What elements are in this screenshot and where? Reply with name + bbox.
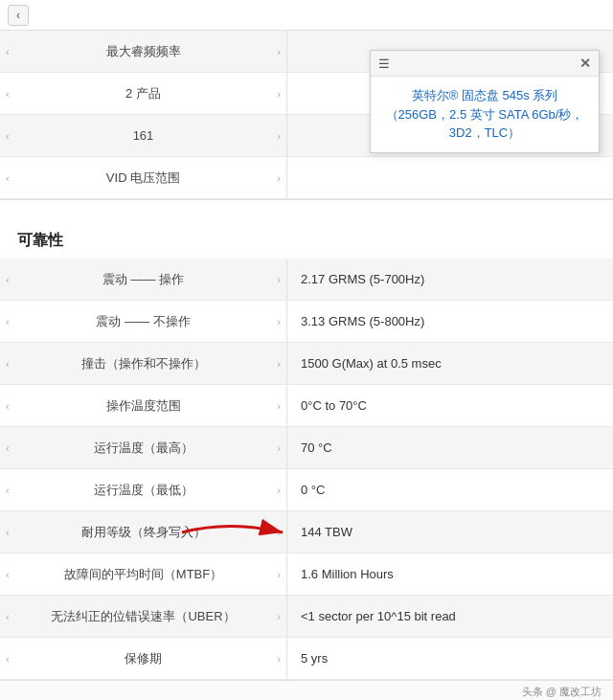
label-cell-op-temp-range: ‹ 操作温度范围 › [0,385,287,426]
left-expand-icon[interactable]: ‹ [6,442,10,454]
left-expand-icon[interactable]: ‹ [6,653,10,665]
table-row: ‹ 耐用等级（终身写入） › 144 TBW [0,511,613,553]
left-expand-icon[interactable]: ‹ [6,88,10,100]
right-expand-icon[interactable]: › [277,400,281,412]
label-text: 最大睿频频率 [106,43,181,60]
value-text: 1.6 Million Hours [301,567,394,581]
right-expand-icon[interactable]: › [277,442,281,454]
label-cell-uber: ‹ 无法纠正的位错误速率（UBER） › [0,596,287,637]
value-cell [287,157,613,198]
left-expand-icon[interactable]: ‹ [6,130,10,142]
value-text: 3.13 GRMS (5-800Hz) [301,314,424,328]
label-cell-min-op-temp: ‹ 运行温度（最低） › [0,469,287,510]
right-expand-icon[interactable]: › [277,527,281,538]
table-row: ‹ 运行温度（最低） › 0 °C [0,469,613,511]
section-title-text: 可靠性 [17,232,63,248]
label-cell-max-turbo: ‹ 最大睿频频率 › [0,31,287,72]
label-text: VID 电压范围 [106,169,180,187]
label-cell-warranty: ‹ 保修期 › [0,638,287,679]
label-cell-161: ‹ 161 › [0,115,287,156]
left-expand-icon[interactable]: ‹ [6,611,10,622]
left-expand-icon[interactable]: ‹ [6,485,10,496]
label-cell-endurance: ‹ 耐用等级（终身写入） › [0,511,287,553]
reliability-table: ‹ 震动 —— 操作 › 2.17 GRMS (5-700Hz) ‹ 震动 ——… [0,259,613,680]
label-text: 运行温度（最高） [94,440,193,457]
value-cell-mtbf: 1.6 Million Hours [287,553,613,595]
value-text: 0 °C [301,483,325,497]
left-expand-icon[interactable]: ‹ [6,172,10,184]
right-expand-icon[interactable]: › [277,316,281,327]
label-cell-shock: ‹ 撞击（操作和不操作） › [0,343,287,384]
right-expand-icon[interactable]: › [277,358,281,370]
popup-close-button[interactable]: ✕ [579,56,591,71]
value-text: 0°C to 70°C [301,398,367,413]
value-text: 70 °C [301,440,332,455]
popup-product-name-text: 英特尔® 固态盘 545s 系列（256GB，2.5 英寸 SATA 6Gb/秒… [386,88,584,140]
value-text: 2.17 GRMS (5-700Hz) [301,272,424,286]
watermark-bar: 头条 @ 魔改工坊 [0,680,613,700]
table-row: ‹ 操作温度范围 › 0°C to 70°C [0,385,613,427]
table-row: ‹ VID 电压范围 › [0,157,613,199]
section-spacer [0,200,613,214]
label-text: 161 [133,128,154,143]
popup-toolbar: ☰ ✕ [371,51,599,77]
page-wrapper: ‹ ‹ 最大睿频频率 › ‹ 2 产品 › ‹ 161 [0,0,613,700]
popup-menu-icon[interactable]: ☰ [378,56,390,71]
label-text: 无法纠正的位错误速率（UBER） [51,608,235,625]
top-nav: ‹ [0,0,613,31]
left-expand-icon[interactable]: ‹ [6,569,10,580]
value-cell-warranty: 5 yrs [287,638,613,679]
table-row: ‹ 震动 —— 不操作 › 3.13 GRMS (5-800Hz) [0,301,613,343]
label-text: 震动 —— 操作 [102,271,184,288]
value-text: <1 sector per 10^15 bit read [301,609,456,623]
value-cell-uber: <1 sector per 10^15 bit read [287,596,613,637]
product-popup: ☰ ✕ 英特尔® 固态盘 545s 系列（256GB，2.5 英寸 SATA 6… [370,50,600,153]
right-expand-icon[interactable]: › [277,569,281,580]
left-expand-icon[interactable]: ‹ [6,316,10,327]
back-icon: ‹ [16,9,20,22]
reliability-section-title: 可靠性 [0,214,613,259]
value-cell-vibration-op: 2.17 GRMS (5-700Hz) [287,259,613,300]
right-expand-icon[interactable]: › [277,46,281,57]
value-cell-op-temp-range: 0°C to 70°C [287,385,613,426]
right-expand-icon[interactable]: › [277,485,281,496]
table-row: ‹ 保修期 › 5 yrs [0,638,613,680]
label-text: 耐用等级（终身写入） [81,524,206,541]
left-expand-icon[interactable]: ‹ [6,274,10,285]
right-expand-icon[interactable]: › [277,130,281,142]
table-row: ‹ 运行温度（最高） › 70 °C [0,427,613,469]
right-expand-icon[interactable]: › [277,172,281,184]
label-text: 故障间的平均时间（MTBF） [64,566,222,583]
left-expand-icon[interactable]: ‹ [6,527,10,538]
label-text: 撞击（操作和不操作） [81,355,206,373]
table-row: ‹ 震动 —— 操作 › 2.17 GRMS (5-700Hz) [0,259,613,301]
label-text: 保修期 [125,650,162,667]
right-expand-icon[interactable]: › [277,274,281,285]
label-cell-mtbf: ‹ 故障间的平均时间（MTBF） › [0,553,287,595]
table-row: ‹ 故障间的平均时间（MTBF） › 1.6 Million Hours [0,553,613,596]
back-button[interactable]: ‹ [8,5,29,26]
value-cell-shock: 1500 G(Max) at 0.5 msec [287,343,613,384]
right-expand-icon[interactable]: › [277,611,281,622]
label-text: 2 产品 [125,85,161,102]
label-text: 震动 —— 不操作 [96,313,190,330]
value-text: 144 TBW [301,525,352,539]
left-expand-icon[interactable]: ‹ [6,46,10,57]
value-cell-vibration-nonop: 3.13 GRMS (5-800Hz) [287,301,613,342]
value-text: 5 yrs [301,651,328,666]
label-cell-vibration-nonop: ‹ 震动 —— 不操作 › [0,301,287,342]
watermark-text: 头条 @ 魔改工坊 [522,685,602,699]
right-expand-icon[interactable]: › [277,653,281,665]
value-cell-min-op-temp: 0 °C [287,469,613,510]
value-text: 1500 G(Max) at 0.5 msec [301,356,442,371]
label-cell-products: ‹ 2 产品 › [0,73,287,114]
right-expand-icon[interactable]: › [277,88,281,100]
label-cell-vid: ‹ VID 电压范围 › [0,157,287,198]
table-row: ‹ 撞击（操作和不操作） › 1500 G(Max) at 0.5 msec [0,343,613,385]
label-text: 运行温度（最低） [94,482,193,499]
value-cell-max-op-temp: 70 °C [287,427,613,468]
table-row: ‹ 无法纠正的位错误速率（UBER） › <1 sector per 10^15… [0,596,613,638]
left-expand-icon[interactable]: ‹ [6,358,10,370]
popup-product-name: 英特尔® 固态盘 545s 系列（256GB，2.5 英寸 SATA 6Gb/秒… [371,77,599,152]
left-expand-icon[interactable]: ‹ [6,400,10,412]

########

Copy, from the lines above, each one that holds "back".

▸ Result
back-icon: ‹ [16,9,20,22]
back-button[interactable]: ‹ [8,5,29,26]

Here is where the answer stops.